Records for the task Start Marker

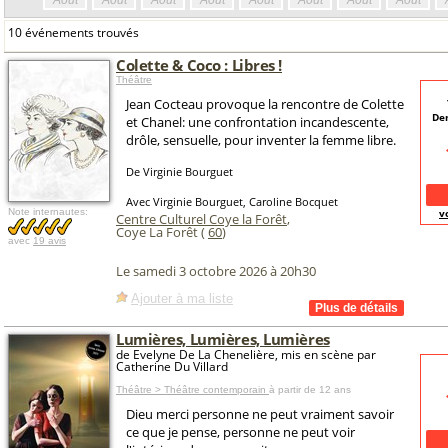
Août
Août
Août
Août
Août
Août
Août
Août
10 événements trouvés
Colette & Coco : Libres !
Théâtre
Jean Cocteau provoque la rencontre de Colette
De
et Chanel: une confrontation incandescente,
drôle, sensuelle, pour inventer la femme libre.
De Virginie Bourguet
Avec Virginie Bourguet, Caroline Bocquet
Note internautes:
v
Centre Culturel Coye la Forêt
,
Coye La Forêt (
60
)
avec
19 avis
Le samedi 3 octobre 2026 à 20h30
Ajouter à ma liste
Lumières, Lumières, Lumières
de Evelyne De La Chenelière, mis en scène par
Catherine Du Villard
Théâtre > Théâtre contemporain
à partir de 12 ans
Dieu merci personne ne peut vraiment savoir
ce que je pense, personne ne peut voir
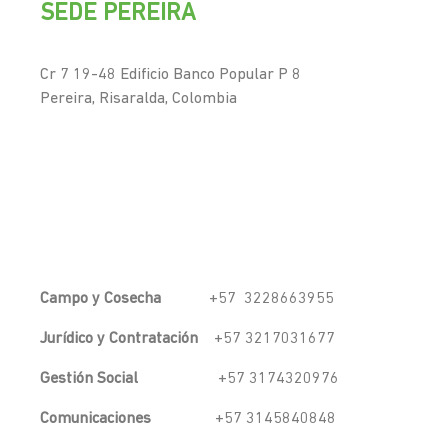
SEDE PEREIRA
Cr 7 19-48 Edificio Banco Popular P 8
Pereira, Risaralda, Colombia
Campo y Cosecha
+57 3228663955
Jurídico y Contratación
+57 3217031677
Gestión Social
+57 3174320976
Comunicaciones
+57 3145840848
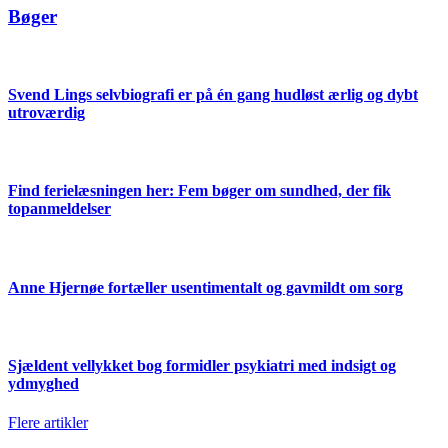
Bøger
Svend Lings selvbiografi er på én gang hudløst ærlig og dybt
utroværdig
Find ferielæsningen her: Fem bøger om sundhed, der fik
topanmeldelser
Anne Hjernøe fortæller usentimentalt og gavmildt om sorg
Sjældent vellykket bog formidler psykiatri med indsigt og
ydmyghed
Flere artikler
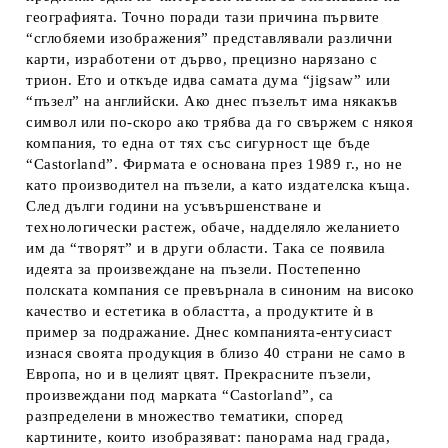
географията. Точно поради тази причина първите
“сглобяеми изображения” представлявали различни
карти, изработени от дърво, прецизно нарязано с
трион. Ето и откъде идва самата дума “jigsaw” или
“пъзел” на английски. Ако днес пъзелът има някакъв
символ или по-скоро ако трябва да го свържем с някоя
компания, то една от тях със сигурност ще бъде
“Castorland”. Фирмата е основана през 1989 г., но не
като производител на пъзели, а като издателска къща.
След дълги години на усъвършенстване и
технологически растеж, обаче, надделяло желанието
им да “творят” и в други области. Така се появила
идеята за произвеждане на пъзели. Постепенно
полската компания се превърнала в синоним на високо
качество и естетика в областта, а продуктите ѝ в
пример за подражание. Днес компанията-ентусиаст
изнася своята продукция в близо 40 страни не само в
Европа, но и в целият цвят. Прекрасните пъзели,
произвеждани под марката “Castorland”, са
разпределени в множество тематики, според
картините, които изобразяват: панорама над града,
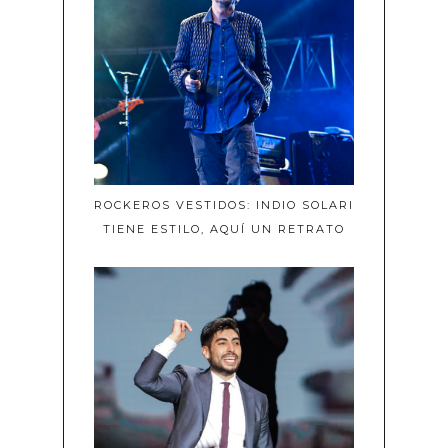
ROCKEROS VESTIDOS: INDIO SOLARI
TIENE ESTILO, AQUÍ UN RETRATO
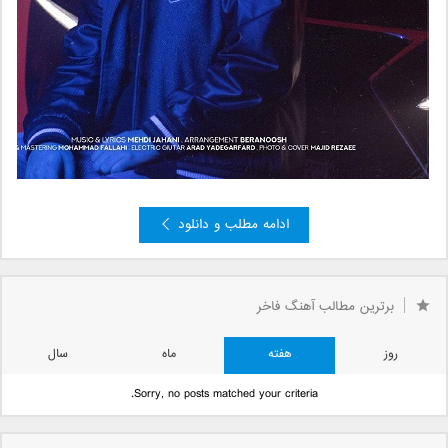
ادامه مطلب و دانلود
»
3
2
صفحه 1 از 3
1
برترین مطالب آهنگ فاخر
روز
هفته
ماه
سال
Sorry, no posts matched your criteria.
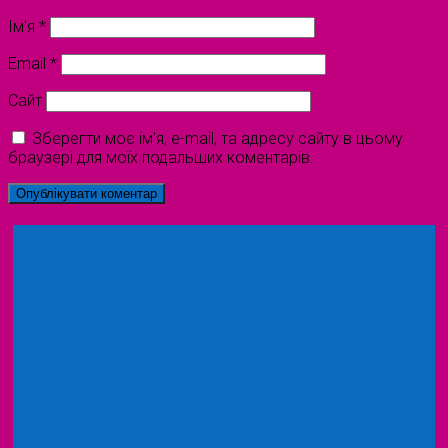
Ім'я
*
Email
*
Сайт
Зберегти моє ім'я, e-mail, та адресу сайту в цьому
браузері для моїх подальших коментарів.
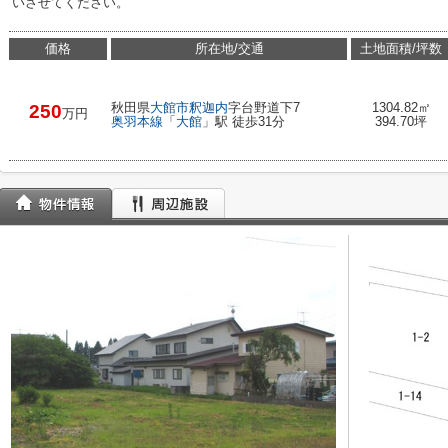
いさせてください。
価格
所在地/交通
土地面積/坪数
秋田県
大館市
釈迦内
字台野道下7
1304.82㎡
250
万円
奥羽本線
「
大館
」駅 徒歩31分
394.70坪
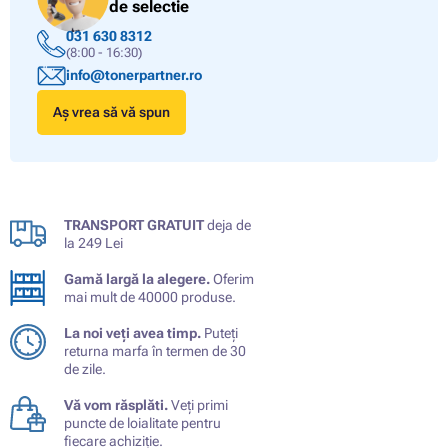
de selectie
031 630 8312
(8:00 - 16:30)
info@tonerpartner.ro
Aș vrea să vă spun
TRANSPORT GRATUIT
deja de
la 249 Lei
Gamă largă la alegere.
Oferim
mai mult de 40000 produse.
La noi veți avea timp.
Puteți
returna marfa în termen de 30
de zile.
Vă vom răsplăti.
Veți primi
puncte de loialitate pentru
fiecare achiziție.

Records for the task End Marker
Records for the task Start Marker

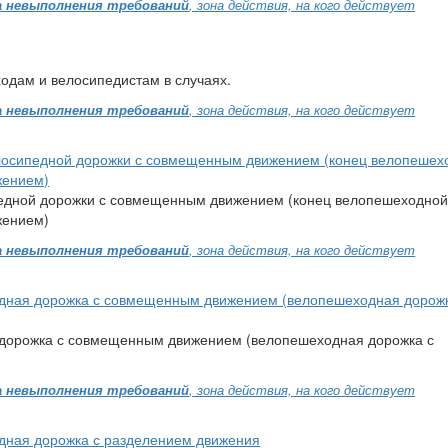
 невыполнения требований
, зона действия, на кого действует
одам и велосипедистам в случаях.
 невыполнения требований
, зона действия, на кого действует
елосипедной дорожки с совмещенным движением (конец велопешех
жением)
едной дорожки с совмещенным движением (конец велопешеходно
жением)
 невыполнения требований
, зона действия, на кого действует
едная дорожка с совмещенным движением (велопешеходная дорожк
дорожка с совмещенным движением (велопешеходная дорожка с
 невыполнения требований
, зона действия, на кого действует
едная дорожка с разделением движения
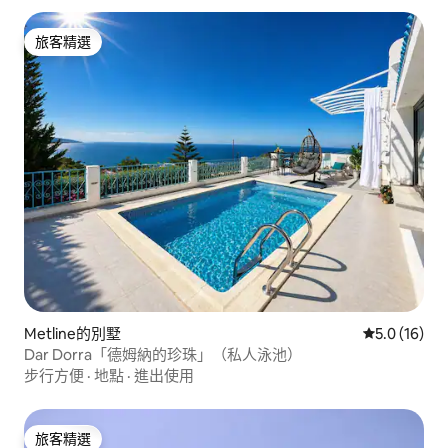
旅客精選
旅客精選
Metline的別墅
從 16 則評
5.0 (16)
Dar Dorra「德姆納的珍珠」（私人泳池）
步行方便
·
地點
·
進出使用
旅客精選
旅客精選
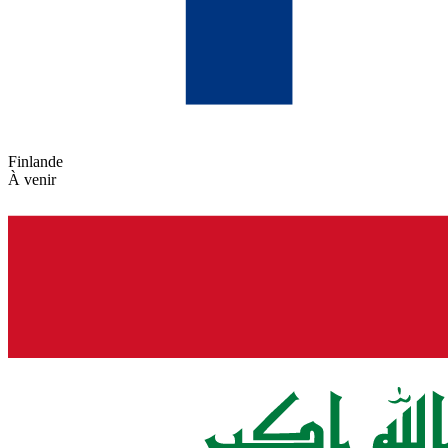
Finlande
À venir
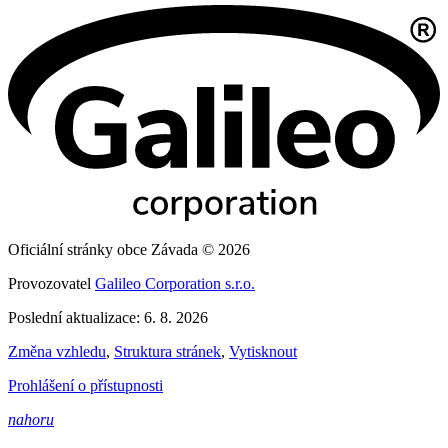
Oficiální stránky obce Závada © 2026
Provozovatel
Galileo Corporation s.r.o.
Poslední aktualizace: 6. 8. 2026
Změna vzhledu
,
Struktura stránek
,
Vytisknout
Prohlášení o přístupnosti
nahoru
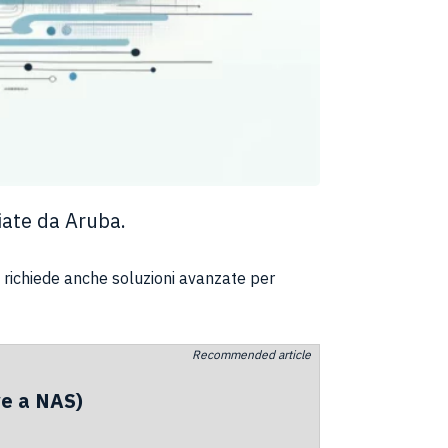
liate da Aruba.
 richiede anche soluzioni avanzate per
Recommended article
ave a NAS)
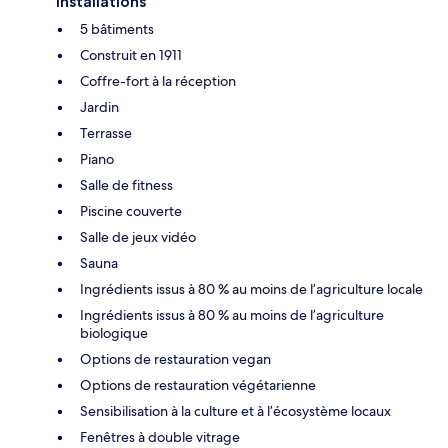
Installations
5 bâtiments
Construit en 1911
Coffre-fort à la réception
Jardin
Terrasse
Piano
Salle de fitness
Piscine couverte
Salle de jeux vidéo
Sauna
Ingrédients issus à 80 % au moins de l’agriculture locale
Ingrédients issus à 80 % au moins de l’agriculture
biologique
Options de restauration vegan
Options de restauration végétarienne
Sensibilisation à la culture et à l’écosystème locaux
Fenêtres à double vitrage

Records for the task End Marker
Records for the task Start Marker

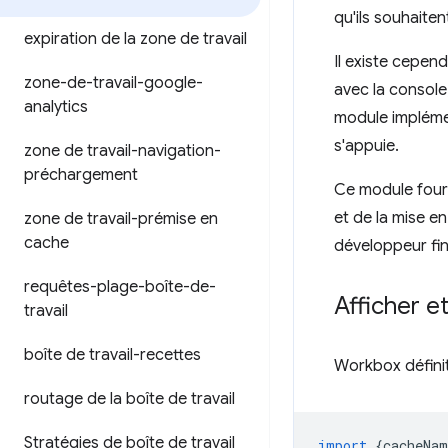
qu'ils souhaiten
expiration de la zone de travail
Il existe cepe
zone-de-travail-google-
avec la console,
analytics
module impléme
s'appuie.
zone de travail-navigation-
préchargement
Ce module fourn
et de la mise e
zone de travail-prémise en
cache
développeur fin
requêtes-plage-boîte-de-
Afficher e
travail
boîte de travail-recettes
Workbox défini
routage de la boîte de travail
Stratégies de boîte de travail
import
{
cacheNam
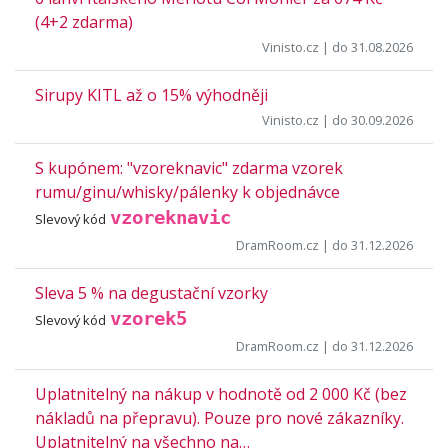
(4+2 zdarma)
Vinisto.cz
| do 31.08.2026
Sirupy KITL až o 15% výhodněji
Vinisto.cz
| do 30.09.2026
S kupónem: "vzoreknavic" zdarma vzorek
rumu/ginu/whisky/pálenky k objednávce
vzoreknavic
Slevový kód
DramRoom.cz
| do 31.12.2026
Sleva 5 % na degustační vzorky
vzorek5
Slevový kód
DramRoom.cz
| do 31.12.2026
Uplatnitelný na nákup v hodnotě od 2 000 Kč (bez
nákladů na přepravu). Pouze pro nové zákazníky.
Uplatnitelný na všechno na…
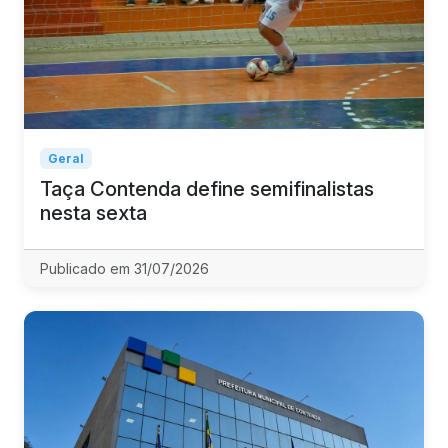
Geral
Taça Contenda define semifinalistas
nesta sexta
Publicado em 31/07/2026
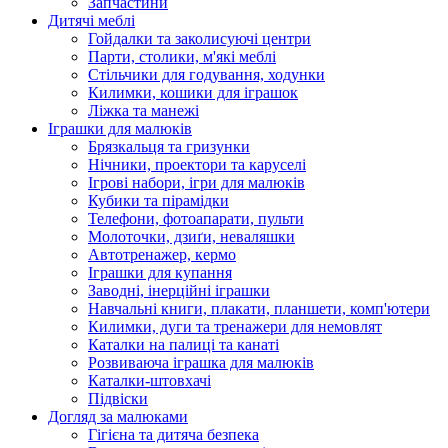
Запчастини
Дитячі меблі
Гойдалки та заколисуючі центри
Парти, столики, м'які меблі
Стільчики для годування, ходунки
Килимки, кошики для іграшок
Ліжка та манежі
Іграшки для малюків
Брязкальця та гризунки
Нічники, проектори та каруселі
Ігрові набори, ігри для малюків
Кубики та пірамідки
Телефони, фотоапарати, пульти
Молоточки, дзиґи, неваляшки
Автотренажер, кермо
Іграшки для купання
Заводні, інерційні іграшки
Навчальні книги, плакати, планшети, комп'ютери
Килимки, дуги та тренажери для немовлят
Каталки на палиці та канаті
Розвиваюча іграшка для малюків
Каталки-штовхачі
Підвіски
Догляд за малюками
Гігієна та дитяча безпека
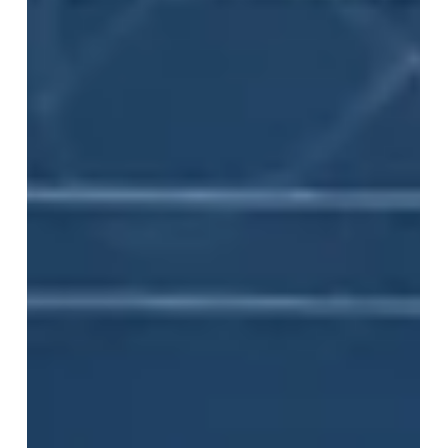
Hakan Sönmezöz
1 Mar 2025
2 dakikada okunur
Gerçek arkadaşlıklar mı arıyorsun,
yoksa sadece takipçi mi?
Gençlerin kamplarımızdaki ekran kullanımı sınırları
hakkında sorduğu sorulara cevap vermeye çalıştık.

Records for the task End Marker

Exercise objective
The lines sought are those in the data above that include the string "vzoreknavic"; copy each one.

Answer to the exercise
S kupónem: "vzoreknavic" zdarma vzorek
vzoreknavic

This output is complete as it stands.